Lo más que se ha tratado es el interés del surrealismo de los años 20 y 30 por el jazz, pero sin siquiera profundizar mucho en ello. No solo muchos surrealistas han sido grandes aficionados al jazz, sino que han escrito páginas críticas sobre esta música, se han inspirado en ella para sus creaciones verbales o plásticas y hasta la han practicado, de modo aficionado o incluso profesional, como es el caso de George Melly, el más grande cantante de jazz europeo.
Instrumentistas de jazz han sido Fabio de Sanctis, Louis Lehman, Jaroslav Jezek, Guy Ducornet, Jean-Claude Biraben, Ludvik Svab, Ulf Gudmundsen...
Críticos de jazz, o que se han inspirado en el jazz, han sido Maurice Henry, Jorge Cáceres, Gérard Legrand, Jorge Camacho, François Valorbe, Claude Tarnaud, Élie-Charles Flamand, Alain Joubert, Ernst Moerman, Anthony Earnshaw, Jimmy Ernst, Rik Lina, Paul Garon, Ted Joans...

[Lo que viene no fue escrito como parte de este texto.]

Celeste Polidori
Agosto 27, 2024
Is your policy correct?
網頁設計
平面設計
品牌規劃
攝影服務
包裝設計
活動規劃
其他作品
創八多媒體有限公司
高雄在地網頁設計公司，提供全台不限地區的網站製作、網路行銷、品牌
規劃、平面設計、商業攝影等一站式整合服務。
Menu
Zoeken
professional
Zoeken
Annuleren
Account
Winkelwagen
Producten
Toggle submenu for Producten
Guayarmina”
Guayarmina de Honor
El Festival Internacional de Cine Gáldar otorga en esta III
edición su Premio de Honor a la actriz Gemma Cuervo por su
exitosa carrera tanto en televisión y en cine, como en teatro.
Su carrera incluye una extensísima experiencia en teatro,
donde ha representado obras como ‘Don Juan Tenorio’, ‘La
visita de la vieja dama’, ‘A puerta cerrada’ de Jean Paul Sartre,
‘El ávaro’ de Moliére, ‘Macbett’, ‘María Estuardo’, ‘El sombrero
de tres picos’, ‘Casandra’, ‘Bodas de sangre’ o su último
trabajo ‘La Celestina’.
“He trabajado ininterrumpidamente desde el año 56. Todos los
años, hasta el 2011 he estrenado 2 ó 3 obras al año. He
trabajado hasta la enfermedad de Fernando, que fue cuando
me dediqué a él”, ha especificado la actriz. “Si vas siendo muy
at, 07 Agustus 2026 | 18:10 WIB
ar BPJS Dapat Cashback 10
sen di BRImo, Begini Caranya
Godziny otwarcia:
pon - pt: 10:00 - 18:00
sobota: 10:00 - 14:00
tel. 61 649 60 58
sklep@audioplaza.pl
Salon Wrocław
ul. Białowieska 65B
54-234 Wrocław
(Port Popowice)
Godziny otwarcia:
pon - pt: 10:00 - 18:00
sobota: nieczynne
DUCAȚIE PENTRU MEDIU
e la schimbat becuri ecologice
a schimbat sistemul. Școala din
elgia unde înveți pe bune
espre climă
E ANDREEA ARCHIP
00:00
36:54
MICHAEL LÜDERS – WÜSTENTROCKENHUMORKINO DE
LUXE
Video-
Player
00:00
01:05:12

Unos han sido entusiastas del hot jazz, otros del jazz más moderno, que surge con el bop. En ambos casos, ha sido esencial la relación intrínseca entre el automatismo y la improvisación, pero también la fascinación por el ritmo y la vitalidad de esta música de raíces africanas en tanto opuesta a la llamada “música clásica”, que es una de las glorias perennes de Occidente y de su burguesía. Señalemos también el apartado capital que hay que dedicar a los blues y a su infinidad de letras fascinantes, todo un mundo en el que uno de los libros de referencia es obra, precisamente, de un surrealista: Paul Garon, con su Bues and the poetic spirit.
En el dúo de imágenes con que ilustramos esta nota vemos la portada de un libro de poemas íntegramente dedicado al jazz y el retrato de Duke Ellington por Max Bucaille –Duke Ellington visto como el monstruo musical que era, un poco equivaliendo en su terreno a lo que fue Picasso para el arte. Significativo es que la portada del precioso libro de Valorbe la haya hecho Wifredo Lam.
Valorbe: “Et chacun de ces blues est un moment comblé / Assumant notre solitude et nous aidant / A guérir sans arrêt ni retour du mal d’être”.